SchedulerPolicy policy(3,
MinConcurrency, 2,
MaxConcurrency, 4,
ContextPriority, THREAD_PRIORITY_HIGHEST
);
concurrency::PolicyElementKey の列挙体はタスク スケジューラに関連付けられているポリシー キーを定義します。 次の表で、ポリシー キーと、ランタイムが各ポリシー キーに対して使用する既定値について説明します。
ポリシー キー |
説明 |
既定値 |
---|---|---|
SchedulerKind |
タスクをスケジュールするために使用するスレッドの種類を指定する concurrency::SchedulerType 値。 |
ThreadScheduler (通常スレッドを使用)。 このキーの有効な値です。 |
MaxConcurrency |
スケジューラが使用する同時実行リソースの最大数を指定する unsigned int 値。 |
|
MinConcurrency |
スケジューラが使用する同時実行リソースの最小数を指定する unsigned int 値。 |
1 |
TargetOversubscriptionFactor |
各処理リソースに割り当てるスレッドの数を指定する unsigned int 値。 |
1 |
LocalContextCacheSize |
各仮想プロセッサのローカル キューにキャッシュすることができるコンテキストの最大数を指定する unsigned int 値。 |
8 |
ContextStackSize |
各コンテキスト用に予約するスタックのサイズ (キロバイト単位) を指定する unsigned int 値。 |
0 (既定のスタック サイズを使用) |
ContextPriority |
各コンテキストのスレッド優先順位を指定する int 値。 これには、SetThreadPriority または INHERIT_THREAD_PRIORITY に渡すことができる任意の値を使用できます。 |
THREAD_PRIORITY_NORMAL |
SchedulingProtocol |
使用するスケジューリング アルゴリズムを指定する concurrency::SchedulingProtocolType 値。 |
EnhanceScheduleGroupLocality |
DynamicProgressFeedback |
統計ベースの進行状況情報にリソースのバランスを再調整するかどうかを指定する concurrency::DynamicProgressFeedbackType 値。 メモ このポリシーに設定しないでください。ProgressFeedbackDisabled これは、ランタイムによる使用が予約されています。 |
ProgressFeedbackEnabled |
各スケジューラは、タスクをスケジュールするとき、独自のポリシーを使用します。 1 個のスケジューラに関連付けられているポリシーは、そのほかのスケジューラの動作には影響しません。 また、Scheduler オブジェクトを作成した後にスケジューラ ポリシーを変更することはできません。
重要
ランタイムによって作成されるスレッドの属性を制御するには、スケジューラ ポリシーだけを使用します。これにより、未定義の動作が発生する可能性があるため、ランタイムによって作成されるスレッドの関係または優先順位を変更しないでください。

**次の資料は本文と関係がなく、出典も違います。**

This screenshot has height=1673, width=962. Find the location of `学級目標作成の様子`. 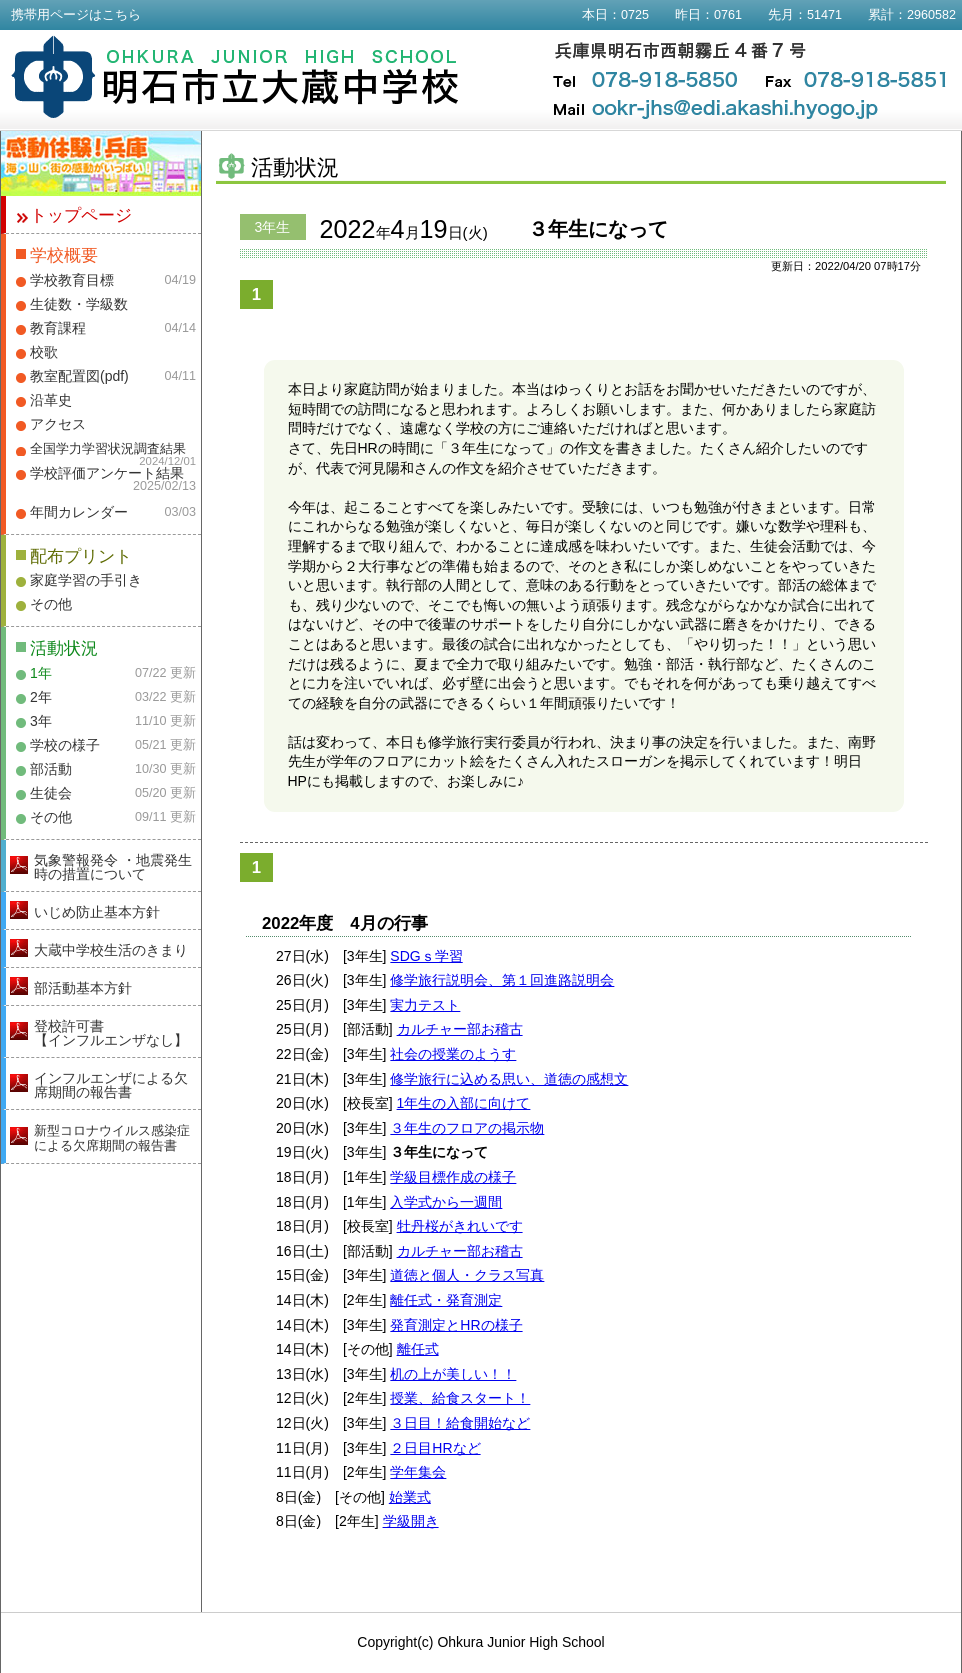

スケジューラを明示的に作成しない場合は、ランタイムによって既定のスケジューラが作成されます。 そのスケジューラで使用できるアプリケーションで既定のスケジューラを使用するがポリシーを指定する場合は、並列処理をスケジュールする前に concurrency::Scheduler::SetDefaultSchedulerPolicy のメソッドを呼び出します。 Scheduler::SetDefaultSchedulerPolicy メソッドを呼び出さない場合、ランタイムは表の既定ポリシー値を使用します。
スケジューラのポリシーのコピーを取得するために concurrency::CurrentScheduler::GetPolicy と concurrency::Scheduler::GetPolicy のメソッドを使用します。 これらのメソッドから取得するポリシー値は、スケジューラを作成するときに指定したポリシー値とは異なる場合があります。
例
スケジューラの動作を制御するために特定のスケジューラ ポリシーを使用して例を確認するには 方法: 特定のスケジューラ ポリシーを指定する と 方法: 特定のスケジューラ ポリシーを使用するエージェントを作成するを参照してください。